Jagd auf ClM-Personal

22.08.1986

Projektleiter CIM gesucht, mit abgeschlossenem Studium oder Promotion in Maschinenbau, Elektrotechnik, Fertigungstechnik oder Fertigungsorganisation, Prädikatsexamen und möglichst Aufbaustudium in Wirtschaftswissenschaften, der sich neben seinem Studium intensiv mit Datenverarbeitung beschäftigt hat. Wünschenswert wären weiterhin einige Erfahrungen bei einem Anbieter, Anwender oder Beratungsunternehmen in der Entwicklung und Implementierung von Informations- und Kommunikationssystemen. Englischkenntnisse und hervorragende Präsentationsfähigkeiten in Wort und Schrift sind Voraussetzung.

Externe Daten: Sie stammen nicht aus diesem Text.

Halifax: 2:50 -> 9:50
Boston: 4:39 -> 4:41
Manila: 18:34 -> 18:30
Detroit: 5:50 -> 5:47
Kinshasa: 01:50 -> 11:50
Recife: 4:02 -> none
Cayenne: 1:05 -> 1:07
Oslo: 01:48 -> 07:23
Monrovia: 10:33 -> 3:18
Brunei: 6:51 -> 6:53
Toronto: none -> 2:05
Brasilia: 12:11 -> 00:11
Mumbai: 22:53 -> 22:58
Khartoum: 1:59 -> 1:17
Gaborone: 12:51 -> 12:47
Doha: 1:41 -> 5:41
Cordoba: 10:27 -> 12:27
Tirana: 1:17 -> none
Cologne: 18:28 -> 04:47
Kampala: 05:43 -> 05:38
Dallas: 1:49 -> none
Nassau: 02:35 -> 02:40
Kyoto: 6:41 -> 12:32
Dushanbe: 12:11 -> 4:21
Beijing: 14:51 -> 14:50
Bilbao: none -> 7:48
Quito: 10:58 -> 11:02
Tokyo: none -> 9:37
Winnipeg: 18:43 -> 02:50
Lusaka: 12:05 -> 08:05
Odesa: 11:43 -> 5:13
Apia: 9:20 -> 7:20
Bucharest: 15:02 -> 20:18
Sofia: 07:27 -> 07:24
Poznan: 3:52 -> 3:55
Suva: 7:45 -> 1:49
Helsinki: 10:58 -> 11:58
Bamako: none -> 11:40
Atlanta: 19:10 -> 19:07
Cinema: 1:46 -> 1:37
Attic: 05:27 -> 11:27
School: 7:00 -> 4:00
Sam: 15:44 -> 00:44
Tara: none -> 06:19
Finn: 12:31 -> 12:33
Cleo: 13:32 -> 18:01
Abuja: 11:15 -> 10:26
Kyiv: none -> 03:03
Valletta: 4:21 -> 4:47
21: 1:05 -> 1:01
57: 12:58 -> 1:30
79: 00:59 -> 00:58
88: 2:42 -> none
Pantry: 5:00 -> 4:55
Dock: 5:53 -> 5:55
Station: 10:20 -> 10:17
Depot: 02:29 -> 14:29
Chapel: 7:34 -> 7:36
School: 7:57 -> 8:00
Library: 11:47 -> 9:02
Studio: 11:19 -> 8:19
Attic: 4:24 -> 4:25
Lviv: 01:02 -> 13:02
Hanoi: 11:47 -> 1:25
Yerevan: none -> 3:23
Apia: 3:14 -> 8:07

Solche und ähnliche Stellenangebote sieht man in letzter Zeit häufig. Der hierauf passende Bewerber dürfte jedoch wohl kaum gefunden werden. Denn DV-Personal ist ohnehin rar. Noch prekärer indes ist die Situation bei "CIM-Personal". CIM-Spezialisten mit Erfahrung gibt es bisher nur wenige. Der Nachwuchs kommt aus einer Handvoll Hochschul- und Forschungsinstitute, die Zahl der Studienabgänger ist beschränkt. Oft haben die Studenten den Arbeitsvertrag schon in der Tasche, bevor das Diplom-Zeugnis ausgestellt ist.

Diese angespannte Lage auf dem CIM-Stellenmarkt führt zu teilweise abstrusen Praktiken, zum Beispiel dem "Bewerbungstourismus": Dabei reisen Bewerber ein halbes Jahr durch Deutschland und optimieren ihre Vertragskonditionen. Das Ergebnis sind Verträge, die eigentlich nicht so recht in das Gehaltsschema des Unternehmens passen wollen. Die Personalleiter kaufen ein, was immer am Markt verfügbar ist. Manche Anbieter und Beratungsunternehmen tun sich hier besonders hervor, man sieht es an den sinkenden Pro-Kopf-Umsätzen.

Einhellig herrscht die Meinung, wirklich qualifiziertes Personal bekomme man nur durch Direktansprache und durch Anbieten finanzieller Anreize.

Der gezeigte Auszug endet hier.